All Saints Ward, Cheltenham BC. LD hold. LD 680 (58.2%, -0.9), Con 395 (33.8%, +0.2), Green 57 (4.9%, +0.4), Lab 37 (3.2%, +0.3). Swing of 0.6% from LD to Con.

Denton NE Ward, Tameside MBC. Lab hold. Lab 1258 (47.8%, +2.3), Con 660 (25.1%, -11.3), BNP 358 (13.6%, +13.6), UKIP 193 (7.3%, +7.3), Green 164 (6.2%, +6.2). Swing of 6.8% from Con to Lab since 2008.

Wednesday, July 29, 2009

GP MPs

The news that Dartford MP Howard Stoate is standing down because he thinks he would have to give up his role as a GP under new rules about second jobs is desperately sad.

It must have been in the public interest to have Dr Stoate's up-to-date experience as a serving GP contributed to health debates in the House.
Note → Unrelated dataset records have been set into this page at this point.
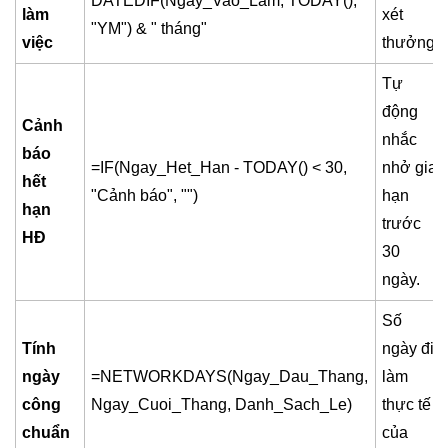
DATEDIF(Ngay_Vao_Lam, TODAY(),
làm
xét
"YM") & " tháng"
việc
thưởng.
Tự
động
Cảnh
nhắc
báo
=IF(Ngay_Het_Han - TODAY() < 30,
nhở gia
hết
"Cảnh báo", "")
hạn
hạn
trước
HĐ
30
ngày.
Số
Tính
ngày đi
ngày
=NETWORKDAYS(Ngay_Dau_Thang,
làm
công
Ngay_Cuoi_Thang, Danh_Sach_Le)
thực tế
chuẩn
của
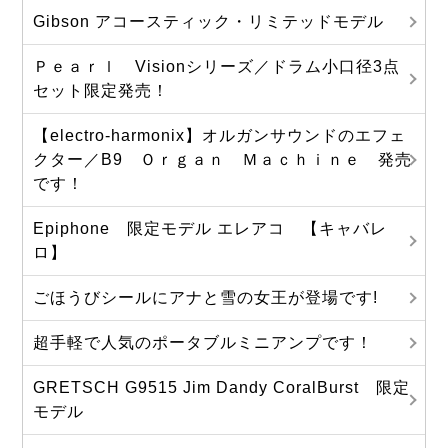
Gibson アコースティック・リミテッドモデル
Ｐｅａｒｌ Visionシリーズ／ドラム小口径3点
セット限定発売！
【electro-harmonix】オルガンサウンドのエフェ
クター／B9 Ｏｒｇａｎ Ｍａｃｈｉｎｅ 発売
です！
Epiphone 限定モデル エレアコ 【キャバレ
ロ】
ごほうびシールにアナと雪の女王が登場です!
超手軽で人気のポータブルミニアンプです！
GRETSCH G9515 Jim Dandy CoralBurst 限定
モデル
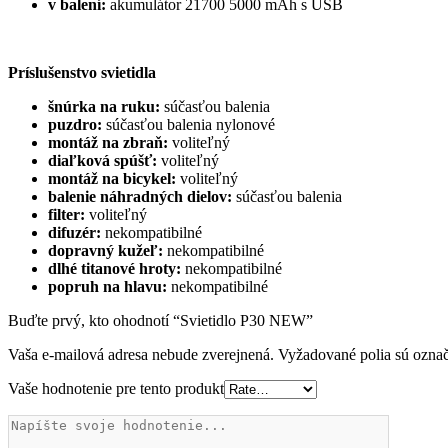
v balení:
akumulátor 21700 5000 mAh s USB
Príslušenstvo svietidla
šnúrka na ruku:
súčasťou balenia
puzdro:
súčasťou balenia nylonové
montáž na zbraň:
voliteľný
diaľková spúšť:
voliteľný
montáž na bicykel:
voliteľný
balenie náhradných dielov:
súčasťou balenia
filter:
voliteľný
difuzér:
nekompatibilné
dopravný kužeľ:
nekompatibilné
dlhé titanové hroty:
nekompatibilné
popruh na hlavu:
nekompatibilné
Buďte prvý, kto ohodnotí “Svietidlo P30 NEW”
Vaša e-mailová adresa nebude zverejnená.
Vyžadované polia sú ozna
Vaše hodnotenie pre tento produkt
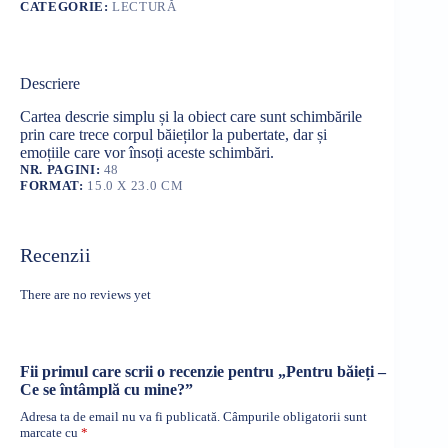
CATEGORIE:
LECTURĂ
Descriere
Cartea descrie simplu și la obiect care sunt schimbările
prin care trece corpul băieților la pubertate, dar și
emoțiile care vor însoți aceste schimbări.
NR. PAGINI:
48
FORMAT:
15.0 X 23.0 CM
Recenzii
There are no reviews yet
Fii primul care scrii o recenzie pentru „Pentru băieți –
Ce se întâmplă cu mine?”
Adresa ta de email nu va fi publicată.
Câmpurile obligatorii sunt
marcate cu
*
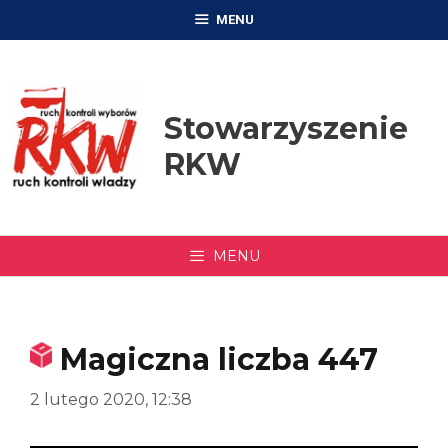
Przejdź
MENU
do
treści
Stowarzyszenie
RKW
MENU
Magiczna liczba 447
2 lutego 2020, 12:38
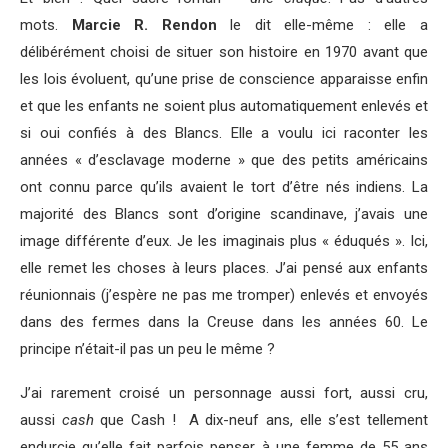
mots.
Marcie R. Rendon
le dit elle-même : elle a
délibérément choisi de situer son histoire en 1970 avant que
les lois évoluent, qu’une prise de conscience apparaisse enfin
et que les enfants ne soient plus automatiquement enlevés et
si oui confiés à des Blancs. Elle a voulu ici raconter les
années « d’esclavage moderne » que des petits américains
ont connu parce qu’ils avaient le tort d’être nés indiens. La
majorité des Blancs sont d’origine scandinave, j’avais une
image différente d’eux. Je les imaginais plus « éduqués ». Ici,
elle remet les choses à leurs places. J’ai pensé aux enfants
réunionnais (j’espère ne pas me tromper) enlevés et envoyés
dans des fermes dans la Creuse dans les années 60. Le
principe n’était-il pas un peu le même ?
J’ai rarement croisé un personnage aussi fort, aussi cru,
aussi
cash
que Cash ! A dix-neuf ans, elle s’est tellement
endurcie qu’elle fait parfois penser à une femme de 55 ans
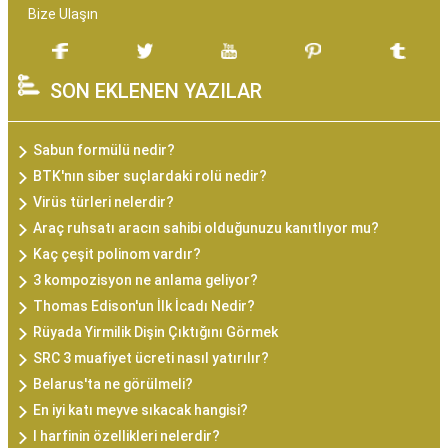
Bize Ulaşın
SON EKLENEN YAZILAR
Sabun formülü nedir?
BTK'nın siber suçlardaki rolü nedir?
Virüs türleri nelerdir?
Araç ruhsatı aracın sahibi olduğunuzu kanıtlıyor mu?
Kaç çeşit polinom vardır?
3 kompozisyon ne anlama geliyor?
Thomas Edison'un İlk İcadı Nedir?
Rüyada Yirmilik Dişin Çıktığını Görmek
SRC 3 muafiyet ücreti nasıl yatırılır?
Belarus'ta ne görülmeli?
En iyi katı meyve sıkacak hangisi?
I harfinin özellikleri nelerdir?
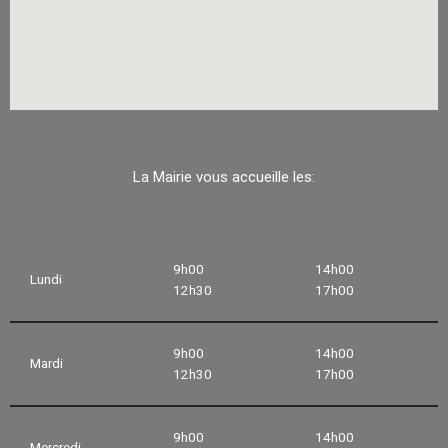
La Mairie vous accueille les:
9h00
14h00
Lundi
12h30
17h00
9h00
14h00
Mardi
12h30
17h00
9h00
14h00
Mercredi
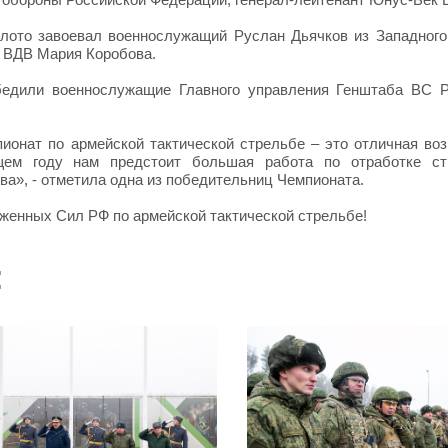
лото завоевал военнослужащий Руслан Дьячков из Западного
 ВДВ Мария Коробова.
бедили военнослужащие Главного управления Генштаба ВС Р
ионат по армейской тактической стрельбе – это отличная во
щем году нам предстоит большая работа по отработке ст
ва», - отметила одна из победительниц Чемпионата.
женных Сил РФ по армейской тактической стрельбе!
:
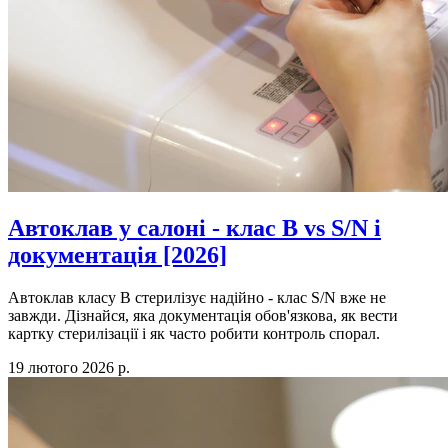
Автоклав у салоні - клас B vs S/N і
документація [2026]
Автоклав класу B стерилізує надійно - клас S/N вже не
завжди. Дізнайся, яка документація обов'язкова, як вести
картку стерилізації і як часто робити контроль спорал.
19 лютого 2026 р.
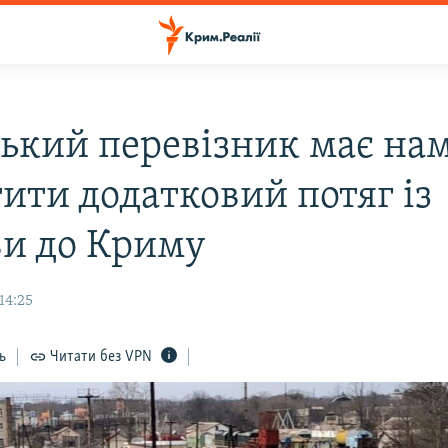
ський перевізник має на
ити додатковий потяг із
и до Криму
14:25
ь
Читати без VPN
Surely the people who framed the new rules didn't intend them to have this perverse impact?
This isn't someone cashing-in on being an MP with lucrative consultancies, it's someone combining public office with frontline delivery of public services.

Monday, July 27, 2009

Vote Luke

If you enjoy reading this blog please vote for it in the Total Politics blog poll: http://www.totalpolitics.com/blogs/index.php/2009/07/16/the-total-politics-blog-poll-2009

The rules are simple.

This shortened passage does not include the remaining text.